Monitoring Infrastructure
Overview
In this project, I worked on monitoring applications and infrastructure
using AWS services. The ability to monitor applications and
infrastructure is critical for delivering reliable, consistent IT
services.
Monitoring requirements range from collecting statistics for long-term
analysis to quickly reacting to changes and outages. Monitoring can also
support compliance reporting by continuously checking that
infrastructure is meeting organizational standards.

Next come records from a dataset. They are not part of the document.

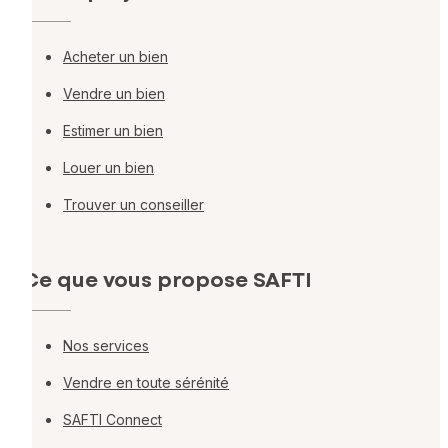
Acheter un bien
Vendre un bien
Estimer un bien
Louer un bien
Trouver un conseiller
Ce que vous propose SAFTI
Nos services
Vendre en toute sérénité
SAFTI Connect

I learned how to use several AWS monitoring tools:
- Amazon CloudWatch Metrics
- Amazon CloudWatch Logs
- Amazon CloudWatch Events
- AWS Config
By the end, I successfully:
-
Used AWS Systems Manager Run Command to install the CloudWatch agent
on Amazon Elastic Compute Cloud (Amazon EC2) instances
-
Monitored application logs using CloudWatch agent and CloudWatch Logs
-
Monitored system metrics using CloudWatch agent and CloudWatch Metrics
- Created real-time notifications using CloudWatch Events
- Tracked infrastructure compliance using AWS Config
Task 1: Installing the CloudWatch Agent
I started by installing the CloudWatch agent on an EC2 instance. The
CloudWatch agent is really versatile - it can collect metrics from both
EC2 instances and on-premises servers, including:
-
System-level metrics from EC2 instances (CPU allocation, free disk
space, and memory utilization). These metrics are collected from the
machine itself and complement the standard CloudWatch metrics that
CloudWatch collects.
-
System-level metrics from on-premises servers that enable the
monitoring of hybrid environments and servers not managed by AWS.
-
System and application logs from both Linux and Windows servers.
-
Custom metrics from applications and services using the StatsD and
collectd protocols.
Here's how I did it:
-
First, I opened the AWS Management Console and selected Systems
Manager from the Services menu.
-
In the navigation pane, I chose Run Command. I had to click the icon
in the top-left corner to make the navigation pane visible.
-
I clicked "Run a Command" and selected the AWS-ConfigureAWSPackage
option (which typically appears toward the top of the list).
- Under Command parameters, I set:
Action: Install
Name: AmazonCloudWatchAgent
Version: latest
-
For Targets, I chose "Choose instances manually" and selected the Web
Server instance.
-
I clicked Run and waited for the Overall status to change to Success,
occasionally refreshing the page using the refresh button toward the
top of the page.
-
To verify success, I viewed the output by clicking the expand icon
next to the instance under Targets and outputs, then clicked View
output.
-
I expanded Step 1 - Output and saw "Successfully installed
arn:aws:ssm:::package/AmazonCloudWatchAgent."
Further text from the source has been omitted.